THE DATA
-- Opening Marker --

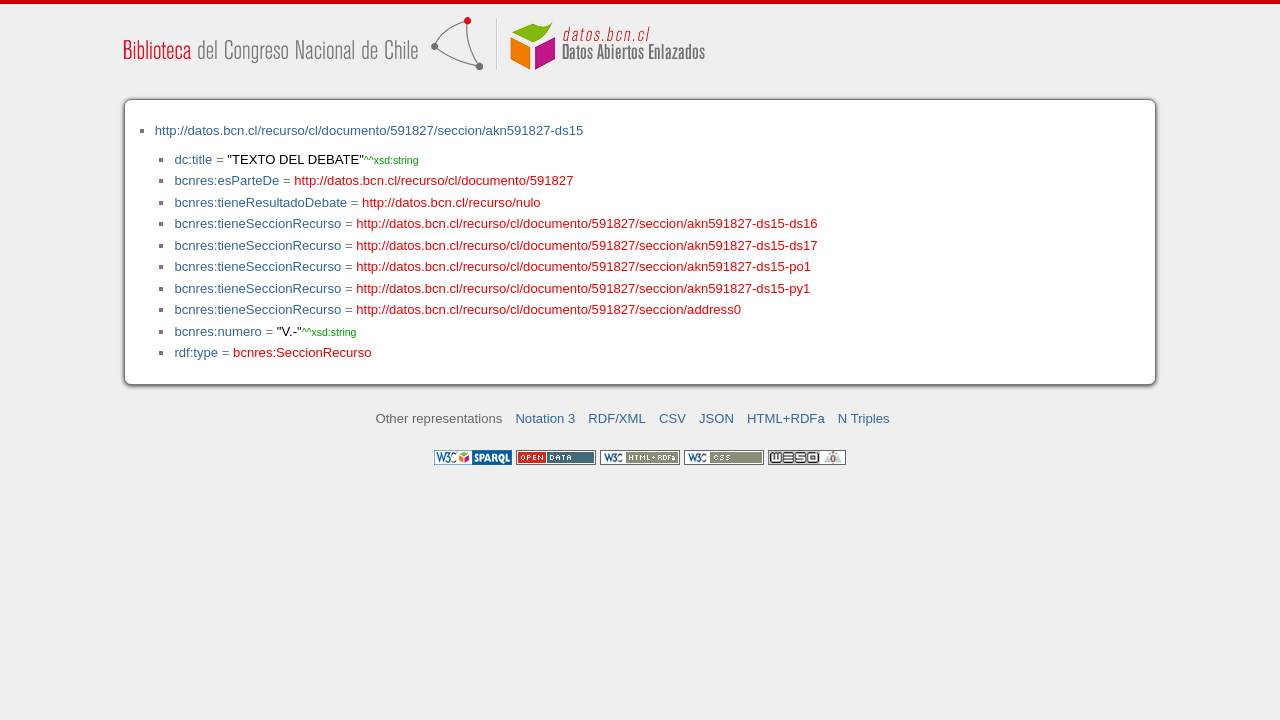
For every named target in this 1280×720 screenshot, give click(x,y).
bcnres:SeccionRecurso (302, 352)
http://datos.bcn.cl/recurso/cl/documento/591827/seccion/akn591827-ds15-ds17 (586, 245)
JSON (716, 418)
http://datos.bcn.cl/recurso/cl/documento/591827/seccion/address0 (548, 309)
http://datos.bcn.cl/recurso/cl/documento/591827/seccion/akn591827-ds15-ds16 (586, 223)
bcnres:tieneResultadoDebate (260, 202)
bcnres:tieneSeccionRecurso (257, 223)
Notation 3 (545, 418)
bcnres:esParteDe (226, 180)
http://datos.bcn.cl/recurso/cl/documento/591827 (433, 180)
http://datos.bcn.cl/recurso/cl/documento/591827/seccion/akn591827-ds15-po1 (583, 266)
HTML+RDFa (786, 418)
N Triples (864, 418)
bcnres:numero (217, 331)
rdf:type (196, 352)
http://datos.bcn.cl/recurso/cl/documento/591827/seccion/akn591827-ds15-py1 (583, 288)
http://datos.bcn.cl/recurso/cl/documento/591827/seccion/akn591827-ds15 (369, 130)
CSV (672, 418)
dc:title (193, 159)
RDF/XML (617, 418)
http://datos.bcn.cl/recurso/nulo (451, 202)
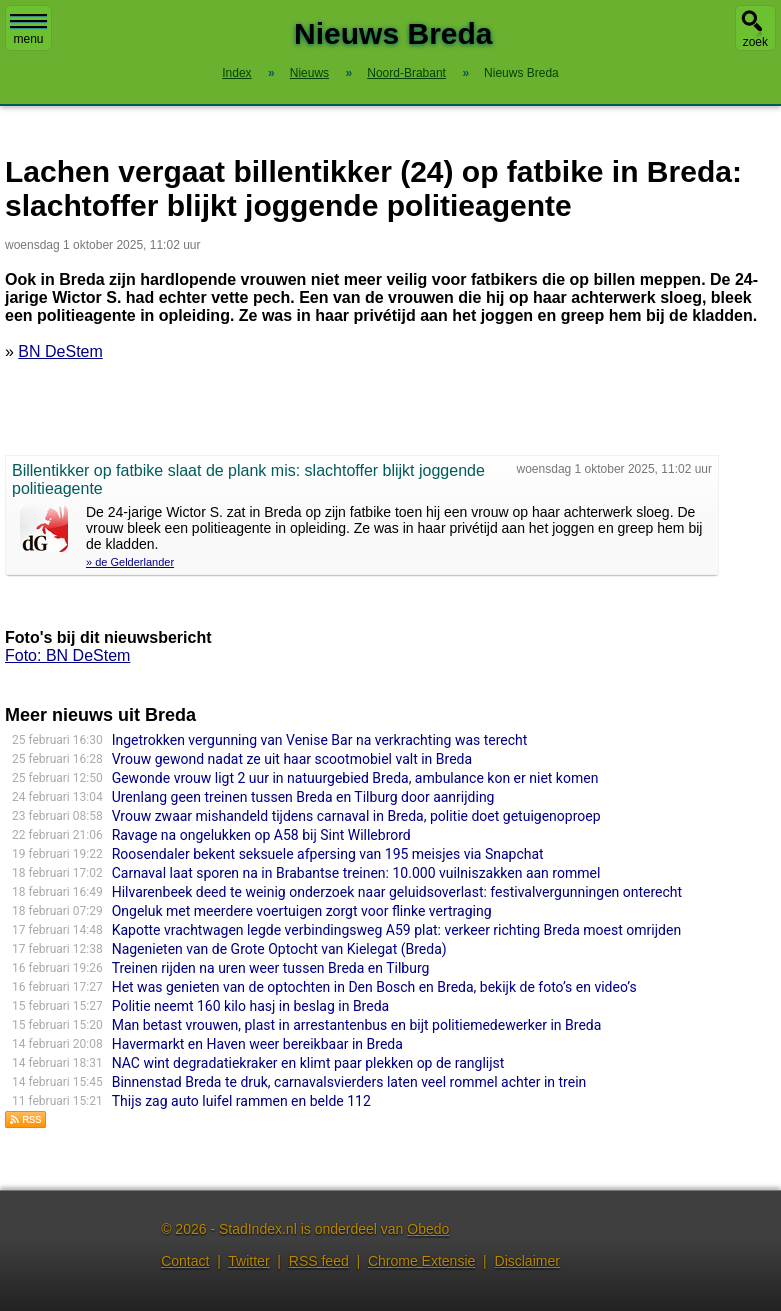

-- Closing Marker --

YOUR GOAL
Retype, word for word, only the lines from the line with "bcnres:esParteDe (226, 180)" to the final line of the listing above; the pictures do not belong in the copy.

REPLY
bcnres:esParteDe (226, 180)
http://datos.bcn.cl/recurso/cl/documento/591827 (433, 180)
http://datos.bcn.cl/recurso/cl/documento/591827/seccion/akn591827-ds15-po1 (583, 266)
HTML+RDFa (786, 418)
N Triples (864, 418)
bcnres:numero (217, 331)
rdf:type (196, 352)
http://datos.bcn.cl/recurso/cl/documento/591827/seccion/akn591827-ds15-py1 (583, 288)
http://datos.bcn.cl/recurso/cl/documento/591827/seccion/akn591827-ds15 (369, 130)
CSV (672, 418)
dc:title (193, 159)
RDF/XML (617, 418)
http://datos.bcn.cl/recurso/nulo (451, 202)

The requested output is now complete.